The sum of the measures of the interior angles in a triangle is $180^{\circ}$. The measure of the second angle is $52^{\circ}$ more than the measure of the first angle. The measure of the third angle is $47^{\circ}$ more than the measure of the first angle. Find the measure of the interior angles.
Answer
Final Answer: The measures of the interior angles are \(\boxed{27^{\circ}}\), \(\boxed{79^{\circ}}\), and \(\boxed{74^{\circ}}\).
Step 1 :The problem is asking for the measures of the interior angles of a triangle. We know that the sum of the measures of the interior angles in a triangle is \(180^{\circ}\). We also know that the measure of the second angle is \(52^{\circ}\) more than the measure of the first angle, and the measure of the third angle is \(47^{\circ}\) more than the measure of the first angle.

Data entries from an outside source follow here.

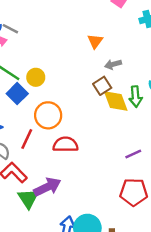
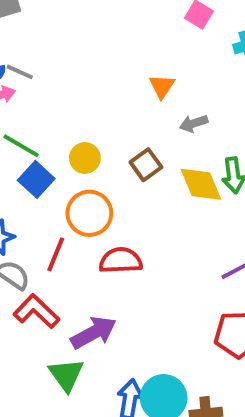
yellow circle: (36, 77) -> (85, 158), moved
brown square: (102, 86) -> (146, 165), moved
green triangle: (28, 198) -> (66, 375), moved

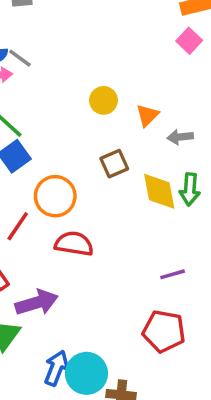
orange triangle: (162, 86) -> (147, 115), moved
gray arrow: (194, 123) -> (180, 137), moved
yellow circle: (85, 158) -> (103, 100), moved

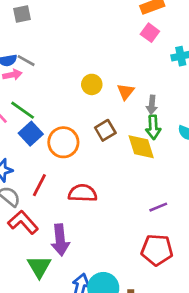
gray arrow: (180, 137) -> (152, 105), turned -72
green arrow: (190, 189) -> (153, 127), moved
orange circle: (55, 196) -> (63, 142), moved
purple arrow: (37, 303) -> (60, 240), turned 108

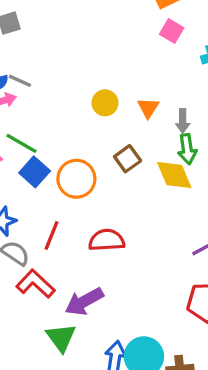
purple arrow: (60, 240) -> (84, 302), turned 72

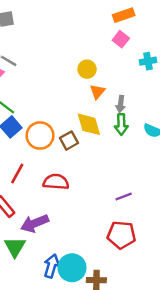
yellow circle: (105, 103) -> (87, 69), moved
brown square: (128, 159) -> (69, 141), moved
yellow diamond: (174, 175) -> (89, 124), moved

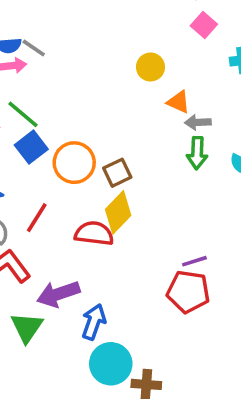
orange triangle: (97, 92) -> (179, 102), moved, turned -49
gray arrow: (121, 104) -> (198, 122), turned 77
yellow diamond: (89, 124) -> (118, 212), moved, turned 56
red pentagon: (121, 235) -> (188, 292), moved
blue arrow: (52, 266) -> (94, 322), moved

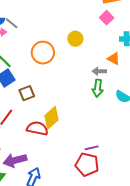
orange triangle: (179, 102) -> (114, 59), moved
orange circle: (74, 163) -> (43, 53), moved
brown square: (117, 173) -> (27, 93), moved

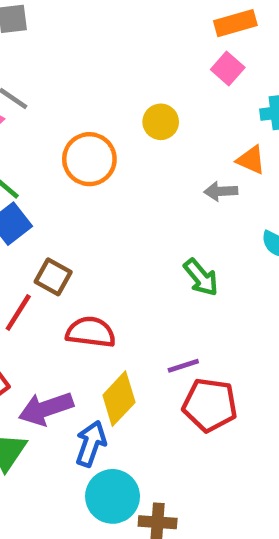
green arrow: (98, 88) -> (201, 277), moved, turned -42
brown square: (27, 93) -> (53, 277), moved, turned -35
yellow diamond: (51, 118) -> (119, 399), moved
purple line: (92, 148) -> (183, 366), moved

Step 2 :We can set up an equation to represent this information and solve for the measure of the first angle. Once we have the measure of the first angle, we can easily find the measures of the second and third angles.
Step 3 :Let's denote the measure of the first angle as \(x\). Then the measure of the second angle is \(x + 52^{\circ}\) and the measure of the third angle is \(x + 47^{\circ}\). The sum of the measures of the three angles is \(180^{\circ}\), so we have the equation \(x + (x + 52^{\circ}) + (x + 47^{\circ}) = 180^{\circ}\).
Step 4 :We can solve this equation to find the value of \(x\).
Step 5 :By solving the equation, we find that \(x = 27^{\circ}\).
Step 6 :Substituting \(x = 27^{\circ}\) into the expressions for the second and third angles, we find that the second angle is \(79^{\circ}\) and the third angle is \(74^{\circ}\).
Step 7 :Final Answer: The measures of the interior angles are \(\boxed{27^{\circ}}\), \(\boxed{79^{\circ}}\), and \(\boxed{74^{\circ}}\).